Por otro lado, los adversarios a esta alternativa han hecho uso del precedente del caso de Augusto Pinochet, el cual fue invocado por el Juez Garzón al solicitar a un tribunal del Reino Unido la extradición del ya ex–mandatario, como ejemplo de que el principio de jurisdicción universal es una piedra en el zapato para los procesos de reconciliación nacional que se han llevado a cabo en numerosos países luego de regímenes que han violado de manera grotesca los derechos humanos de los ciudadanos. Consideramos que, posiciones como estas, no tienen sustento lógico alguno, pues resulta muy difícil poner la reconciliación nacional por encima de la violación de los derechos humanos de una cantidad importante de ciudadanos, además de darle mayor importancia a una supuesta reconciliación democrática por encima de la responsabilidad de los autores de los crímenes más graves que se puedan perpetrar en contra de la humanidad. Básicamente, hay que tener en claro que, a falta de un reconocimiento expreso por parte de todos los Estados de la jurisdicción de la Corte Penal Internacional, y reformas sumamente necesarias para que dicho tribunal internacional pueda manejar todos los crímenes graves que se cometen en el globo terráqueo, es necesario la vigencia y aplicación de este principio, pues precisamente de lo que se trata es de someter a la justicia a los autores de unos crímenes tan graves, para conseguir así que no se sigan cometiendo, o al menos disminuyan, todo en aras del beneficio de la humanidad.
 
Asimismo, algunas consideran que existe arbitrariedad con respecto a los crímenes que están sujetos al principio de jurisdicción universal. En tal sentido, resulta obvio que se trata de los crímenes más graves a nivel internacional, y por lo tanto, se trata precisamente de los crímenes que están establecidos en el Estatuto de Roma, tratado fundacional de la Corte Penal Internacional. En tal sentido, es importante resaltar que allí están incluidos los crímenes de genocidio, crímenes de guerra y los crímenes de lesa humanidad, a falta de regulación del crimen de agresión. Aunque sí haya discrecionalidad en la selección de casos, resulta obvio que es mejor ajusticiar a un criminal que otorgarle inmunidad a todos, pero nunca bajo la proposición de que el fin justifica los medios, pues como ya dijimos, aquellos que vayan a ser juzgados, merecen que le sean respetados todos sus derechos humanos e incluso los procesales, otorgándole las garantías suficientes para que se familiaricen con el sistema jurídico ante el cual serán juzgados, así como también se le ofrezcan las facilidades para obtener evidencia y fundamentar su defensa


La lucha debe darse para que el respeto al derecho sea la garantía más justa en el aseguramiento del respeto a los derechos humanos.
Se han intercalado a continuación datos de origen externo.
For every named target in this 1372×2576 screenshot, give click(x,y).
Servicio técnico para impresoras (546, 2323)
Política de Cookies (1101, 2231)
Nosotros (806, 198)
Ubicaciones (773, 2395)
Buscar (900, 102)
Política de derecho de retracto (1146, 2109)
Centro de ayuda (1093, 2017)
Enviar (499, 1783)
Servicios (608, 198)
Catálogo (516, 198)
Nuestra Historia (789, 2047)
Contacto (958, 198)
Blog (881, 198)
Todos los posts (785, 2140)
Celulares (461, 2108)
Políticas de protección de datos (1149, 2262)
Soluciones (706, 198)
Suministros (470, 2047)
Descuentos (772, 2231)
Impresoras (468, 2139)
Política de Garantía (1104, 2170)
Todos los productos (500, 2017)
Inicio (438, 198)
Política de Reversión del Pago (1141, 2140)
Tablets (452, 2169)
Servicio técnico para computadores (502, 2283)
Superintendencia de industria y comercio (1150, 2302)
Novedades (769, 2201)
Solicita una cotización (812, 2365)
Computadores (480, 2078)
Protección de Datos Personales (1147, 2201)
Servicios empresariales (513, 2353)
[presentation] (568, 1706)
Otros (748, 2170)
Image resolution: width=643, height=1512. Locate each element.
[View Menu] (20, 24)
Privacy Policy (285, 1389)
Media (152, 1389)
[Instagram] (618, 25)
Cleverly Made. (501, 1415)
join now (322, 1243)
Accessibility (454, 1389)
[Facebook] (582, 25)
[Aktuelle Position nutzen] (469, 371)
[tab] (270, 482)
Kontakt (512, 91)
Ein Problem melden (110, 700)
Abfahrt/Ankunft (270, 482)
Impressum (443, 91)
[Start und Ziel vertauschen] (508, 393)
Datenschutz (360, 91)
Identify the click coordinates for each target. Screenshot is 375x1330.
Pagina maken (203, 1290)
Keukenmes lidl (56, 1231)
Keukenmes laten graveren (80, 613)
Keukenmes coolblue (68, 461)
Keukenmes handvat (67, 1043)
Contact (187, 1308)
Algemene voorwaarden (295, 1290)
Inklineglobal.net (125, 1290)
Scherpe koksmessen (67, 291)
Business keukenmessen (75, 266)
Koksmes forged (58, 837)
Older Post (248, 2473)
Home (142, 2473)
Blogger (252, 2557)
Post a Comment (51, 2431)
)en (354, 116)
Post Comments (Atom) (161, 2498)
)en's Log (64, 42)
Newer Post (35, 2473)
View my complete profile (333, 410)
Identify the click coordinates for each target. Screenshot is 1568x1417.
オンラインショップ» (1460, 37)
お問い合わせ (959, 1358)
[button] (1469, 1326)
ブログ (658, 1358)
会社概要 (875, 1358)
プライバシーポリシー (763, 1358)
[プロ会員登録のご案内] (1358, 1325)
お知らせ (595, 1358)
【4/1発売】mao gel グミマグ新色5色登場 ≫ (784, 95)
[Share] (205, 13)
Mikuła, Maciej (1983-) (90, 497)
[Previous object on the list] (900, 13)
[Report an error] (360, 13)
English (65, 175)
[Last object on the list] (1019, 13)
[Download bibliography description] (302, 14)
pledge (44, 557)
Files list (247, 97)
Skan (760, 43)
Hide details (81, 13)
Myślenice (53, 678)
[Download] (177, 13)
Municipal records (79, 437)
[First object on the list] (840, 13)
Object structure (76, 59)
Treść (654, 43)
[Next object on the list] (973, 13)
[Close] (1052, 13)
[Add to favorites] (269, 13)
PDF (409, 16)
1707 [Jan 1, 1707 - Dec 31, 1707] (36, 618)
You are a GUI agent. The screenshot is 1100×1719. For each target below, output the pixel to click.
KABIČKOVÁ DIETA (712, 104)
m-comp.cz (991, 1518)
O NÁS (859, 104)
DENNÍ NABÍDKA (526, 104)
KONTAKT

En tal sentido, no puede llegarse a la conclusión de que corresponde a los órganos políticos del Estado, la determinación de cuáles violaciones a los derechos humanos de los ciudadanos son las que deben ser juzgadas, puesto que cualquier violación es igual de injusta. La justicia y la reconciliación debe estar en manos de la justicia, en donde cualquier ser humano sepa que sus actos tendrán consecuencias y que esas consecuencias, tarde o temprano, serán sometidas a la justicia, para que al responder por sus actos, se garanticen y preserven los derechos humanos de los ciudadanos.